An (unproven) extension of EV2's (proven) conjecture "Is there a Thessalonic reflector?":
Is there a Thessalonic reflector which doesn't use conduits?

There exists a conduit-free Thessalonic (in fact, blockic) reflector based on universal constructor technology.

Yeah, but is there a fully Thessalonic one?

Yes, just add a random fishhook somewhere in the pattern to initiate a null reaction.

[400spartans]

The article https://conwaylife.com/wiki/Density states:

The maximum average density of an oscillating agar is conjectured but not proven to be 1/2. The current upper bound is 8/13, proven by Hartmut Holzwart in 1992.
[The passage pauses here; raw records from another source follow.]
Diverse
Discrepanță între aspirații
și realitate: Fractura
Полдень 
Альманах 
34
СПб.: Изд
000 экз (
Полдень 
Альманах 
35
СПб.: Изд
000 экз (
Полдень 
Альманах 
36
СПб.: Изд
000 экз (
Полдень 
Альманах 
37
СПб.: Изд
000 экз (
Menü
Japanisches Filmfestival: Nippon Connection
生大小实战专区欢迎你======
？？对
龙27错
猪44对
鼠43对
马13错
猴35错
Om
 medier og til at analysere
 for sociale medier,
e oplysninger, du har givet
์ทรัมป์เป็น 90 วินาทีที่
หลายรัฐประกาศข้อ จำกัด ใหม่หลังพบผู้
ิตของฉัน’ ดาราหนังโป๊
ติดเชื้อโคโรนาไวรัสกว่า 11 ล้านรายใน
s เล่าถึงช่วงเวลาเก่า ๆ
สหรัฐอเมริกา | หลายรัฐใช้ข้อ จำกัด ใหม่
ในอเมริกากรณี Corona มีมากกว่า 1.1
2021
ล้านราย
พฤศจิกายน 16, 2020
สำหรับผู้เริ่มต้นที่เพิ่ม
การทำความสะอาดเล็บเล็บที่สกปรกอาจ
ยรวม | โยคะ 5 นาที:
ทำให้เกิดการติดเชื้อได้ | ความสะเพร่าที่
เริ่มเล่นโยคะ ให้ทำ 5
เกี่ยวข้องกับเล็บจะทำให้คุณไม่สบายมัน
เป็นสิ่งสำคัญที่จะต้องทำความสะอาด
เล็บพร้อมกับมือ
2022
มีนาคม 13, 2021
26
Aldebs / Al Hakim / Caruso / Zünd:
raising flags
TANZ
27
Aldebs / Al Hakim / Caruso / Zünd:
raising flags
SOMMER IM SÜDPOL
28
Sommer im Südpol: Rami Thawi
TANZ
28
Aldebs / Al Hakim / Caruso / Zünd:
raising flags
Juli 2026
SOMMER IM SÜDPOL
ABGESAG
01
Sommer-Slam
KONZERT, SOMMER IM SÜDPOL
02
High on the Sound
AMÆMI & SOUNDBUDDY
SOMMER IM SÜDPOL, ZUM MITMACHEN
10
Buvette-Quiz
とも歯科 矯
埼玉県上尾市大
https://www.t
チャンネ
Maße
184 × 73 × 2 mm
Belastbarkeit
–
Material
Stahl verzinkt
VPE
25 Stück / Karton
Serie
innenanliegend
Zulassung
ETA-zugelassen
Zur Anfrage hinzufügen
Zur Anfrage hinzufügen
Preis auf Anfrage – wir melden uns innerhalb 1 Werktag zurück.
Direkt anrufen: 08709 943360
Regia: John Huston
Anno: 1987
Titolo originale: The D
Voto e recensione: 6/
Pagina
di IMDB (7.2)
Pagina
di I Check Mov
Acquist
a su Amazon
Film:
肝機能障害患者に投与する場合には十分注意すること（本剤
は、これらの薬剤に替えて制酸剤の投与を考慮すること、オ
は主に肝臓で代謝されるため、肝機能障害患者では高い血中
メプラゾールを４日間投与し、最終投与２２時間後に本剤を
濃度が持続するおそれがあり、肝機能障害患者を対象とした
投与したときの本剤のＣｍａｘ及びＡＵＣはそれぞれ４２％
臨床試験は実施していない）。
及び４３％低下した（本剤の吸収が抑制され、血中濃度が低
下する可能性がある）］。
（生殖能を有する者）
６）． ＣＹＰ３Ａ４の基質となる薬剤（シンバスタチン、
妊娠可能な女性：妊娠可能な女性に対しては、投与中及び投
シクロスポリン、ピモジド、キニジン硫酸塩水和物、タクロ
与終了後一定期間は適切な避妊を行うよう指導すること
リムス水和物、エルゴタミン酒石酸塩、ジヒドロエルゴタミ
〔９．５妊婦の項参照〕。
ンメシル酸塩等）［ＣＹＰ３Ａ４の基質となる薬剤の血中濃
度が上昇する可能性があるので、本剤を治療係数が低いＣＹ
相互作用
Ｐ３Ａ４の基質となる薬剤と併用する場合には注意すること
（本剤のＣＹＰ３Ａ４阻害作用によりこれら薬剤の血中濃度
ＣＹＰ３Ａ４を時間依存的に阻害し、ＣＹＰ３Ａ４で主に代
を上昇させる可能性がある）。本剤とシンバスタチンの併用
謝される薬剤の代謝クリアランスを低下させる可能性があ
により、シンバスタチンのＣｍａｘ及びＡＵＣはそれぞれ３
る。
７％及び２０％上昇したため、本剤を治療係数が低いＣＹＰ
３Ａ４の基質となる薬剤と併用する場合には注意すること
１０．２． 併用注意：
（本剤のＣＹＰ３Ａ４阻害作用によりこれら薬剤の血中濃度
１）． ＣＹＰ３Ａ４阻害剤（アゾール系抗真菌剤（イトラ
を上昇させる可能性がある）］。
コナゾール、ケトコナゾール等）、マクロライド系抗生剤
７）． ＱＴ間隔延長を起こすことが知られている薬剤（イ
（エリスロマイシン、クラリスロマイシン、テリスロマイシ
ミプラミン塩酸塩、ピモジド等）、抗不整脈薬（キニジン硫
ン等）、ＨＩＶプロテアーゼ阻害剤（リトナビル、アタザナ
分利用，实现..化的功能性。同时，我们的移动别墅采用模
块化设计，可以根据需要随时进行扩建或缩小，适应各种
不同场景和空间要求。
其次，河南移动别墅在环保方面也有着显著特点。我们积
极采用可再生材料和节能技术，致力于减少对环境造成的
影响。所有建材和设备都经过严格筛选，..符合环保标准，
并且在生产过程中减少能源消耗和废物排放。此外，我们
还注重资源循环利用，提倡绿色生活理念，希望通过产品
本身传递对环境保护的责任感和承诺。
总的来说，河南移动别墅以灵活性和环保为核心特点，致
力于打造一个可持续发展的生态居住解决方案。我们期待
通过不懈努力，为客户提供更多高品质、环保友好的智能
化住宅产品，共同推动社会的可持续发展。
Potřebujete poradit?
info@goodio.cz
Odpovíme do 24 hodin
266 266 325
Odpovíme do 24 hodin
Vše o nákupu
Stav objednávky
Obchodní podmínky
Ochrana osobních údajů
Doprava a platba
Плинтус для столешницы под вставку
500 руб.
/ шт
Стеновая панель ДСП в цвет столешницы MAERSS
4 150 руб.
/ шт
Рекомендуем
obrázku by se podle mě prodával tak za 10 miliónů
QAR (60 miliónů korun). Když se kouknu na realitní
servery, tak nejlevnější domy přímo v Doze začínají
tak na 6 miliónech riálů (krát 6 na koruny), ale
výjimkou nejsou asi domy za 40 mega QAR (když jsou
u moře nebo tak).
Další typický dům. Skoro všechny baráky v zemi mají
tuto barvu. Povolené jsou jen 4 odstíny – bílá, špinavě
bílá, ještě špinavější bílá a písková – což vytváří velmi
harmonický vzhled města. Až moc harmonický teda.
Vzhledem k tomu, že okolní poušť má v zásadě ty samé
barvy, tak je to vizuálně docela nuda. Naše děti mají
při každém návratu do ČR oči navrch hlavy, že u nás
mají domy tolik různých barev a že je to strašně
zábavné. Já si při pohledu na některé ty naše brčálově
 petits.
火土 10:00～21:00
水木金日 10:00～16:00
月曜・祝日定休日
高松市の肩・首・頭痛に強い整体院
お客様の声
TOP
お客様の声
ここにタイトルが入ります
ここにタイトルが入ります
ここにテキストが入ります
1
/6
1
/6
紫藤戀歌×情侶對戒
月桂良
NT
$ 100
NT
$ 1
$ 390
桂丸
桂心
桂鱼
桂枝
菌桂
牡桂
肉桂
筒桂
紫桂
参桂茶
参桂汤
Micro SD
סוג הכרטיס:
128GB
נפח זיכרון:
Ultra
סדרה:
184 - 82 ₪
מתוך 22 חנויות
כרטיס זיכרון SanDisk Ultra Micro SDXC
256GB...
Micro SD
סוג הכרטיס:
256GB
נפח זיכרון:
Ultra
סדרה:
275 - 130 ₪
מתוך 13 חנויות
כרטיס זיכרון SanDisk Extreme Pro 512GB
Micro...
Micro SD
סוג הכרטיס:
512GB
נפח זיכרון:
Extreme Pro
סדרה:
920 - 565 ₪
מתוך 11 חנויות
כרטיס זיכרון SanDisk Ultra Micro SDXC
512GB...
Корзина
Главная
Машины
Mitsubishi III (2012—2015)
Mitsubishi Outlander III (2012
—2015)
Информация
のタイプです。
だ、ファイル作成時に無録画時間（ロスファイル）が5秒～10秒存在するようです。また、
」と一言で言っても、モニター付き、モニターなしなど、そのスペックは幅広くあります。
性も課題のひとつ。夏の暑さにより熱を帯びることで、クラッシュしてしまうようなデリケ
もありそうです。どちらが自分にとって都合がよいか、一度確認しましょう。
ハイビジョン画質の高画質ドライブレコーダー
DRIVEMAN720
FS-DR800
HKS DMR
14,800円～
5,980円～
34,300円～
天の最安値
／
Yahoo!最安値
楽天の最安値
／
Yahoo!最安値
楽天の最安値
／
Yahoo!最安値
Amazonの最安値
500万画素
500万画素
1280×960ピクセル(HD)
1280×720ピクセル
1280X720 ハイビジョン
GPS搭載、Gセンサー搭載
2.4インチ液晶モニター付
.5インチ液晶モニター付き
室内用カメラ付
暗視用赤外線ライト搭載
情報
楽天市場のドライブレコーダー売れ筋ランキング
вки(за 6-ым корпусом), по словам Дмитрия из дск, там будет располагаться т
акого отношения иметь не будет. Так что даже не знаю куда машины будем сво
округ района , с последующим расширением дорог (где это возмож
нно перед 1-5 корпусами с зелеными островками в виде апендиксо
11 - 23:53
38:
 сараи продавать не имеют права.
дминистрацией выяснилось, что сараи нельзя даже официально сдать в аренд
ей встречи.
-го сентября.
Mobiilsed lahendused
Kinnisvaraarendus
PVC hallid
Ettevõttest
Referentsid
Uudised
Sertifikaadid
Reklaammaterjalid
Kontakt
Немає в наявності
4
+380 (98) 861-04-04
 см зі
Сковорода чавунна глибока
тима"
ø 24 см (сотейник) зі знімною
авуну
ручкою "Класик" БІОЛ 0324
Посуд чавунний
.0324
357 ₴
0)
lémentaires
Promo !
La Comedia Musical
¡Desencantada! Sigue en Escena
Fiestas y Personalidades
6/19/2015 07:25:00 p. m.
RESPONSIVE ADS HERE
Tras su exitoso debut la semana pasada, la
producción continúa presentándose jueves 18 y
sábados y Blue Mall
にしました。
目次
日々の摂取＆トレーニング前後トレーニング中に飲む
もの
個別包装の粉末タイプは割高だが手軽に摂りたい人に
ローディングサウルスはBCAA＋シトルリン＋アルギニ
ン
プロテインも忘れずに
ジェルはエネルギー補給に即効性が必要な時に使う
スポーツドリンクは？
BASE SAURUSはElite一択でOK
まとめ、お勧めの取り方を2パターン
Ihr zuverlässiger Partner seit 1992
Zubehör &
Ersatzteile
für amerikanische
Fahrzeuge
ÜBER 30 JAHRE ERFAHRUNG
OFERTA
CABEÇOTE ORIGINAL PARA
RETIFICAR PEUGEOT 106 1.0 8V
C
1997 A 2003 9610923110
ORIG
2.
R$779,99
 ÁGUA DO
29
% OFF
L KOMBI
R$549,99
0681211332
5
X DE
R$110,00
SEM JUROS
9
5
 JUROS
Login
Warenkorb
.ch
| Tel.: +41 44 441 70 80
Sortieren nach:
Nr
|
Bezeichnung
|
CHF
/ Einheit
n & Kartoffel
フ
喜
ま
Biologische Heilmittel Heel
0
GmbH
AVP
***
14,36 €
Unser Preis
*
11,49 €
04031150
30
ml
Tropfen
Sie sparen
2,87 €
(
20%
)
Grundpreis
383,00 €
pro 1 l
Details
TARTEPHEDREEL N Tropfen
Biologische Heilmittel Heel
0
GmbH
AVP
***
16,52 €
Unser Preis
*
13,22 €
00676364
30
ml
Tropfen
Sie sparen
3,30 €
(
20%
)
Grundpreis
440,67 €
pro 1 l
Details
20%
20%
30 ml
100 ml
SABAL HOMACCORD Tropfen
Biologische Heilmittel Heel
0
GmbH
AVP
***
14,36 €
The following is a proof that the maximum average density of an oscillating agar is bounded above by 17/28 (which is very slightly smaller than 8/13).

Consider three consecutive generations of a 3x3 grid of cells in some oscillating agar. Assign weights to each of these 27 cells as follows:

2 2 2
2 0 2
2 2 2

0 1 0
1 7 1
0 1 0

0 0 0
0 1 0
0 0 0

I claim that the maximum weight of the on cells is 17.

First, note that at most 4 of the weight-1 cells can be on, as otherwise we'd have an on cell in the third generation that either survived or was born from having 4 on neighbors.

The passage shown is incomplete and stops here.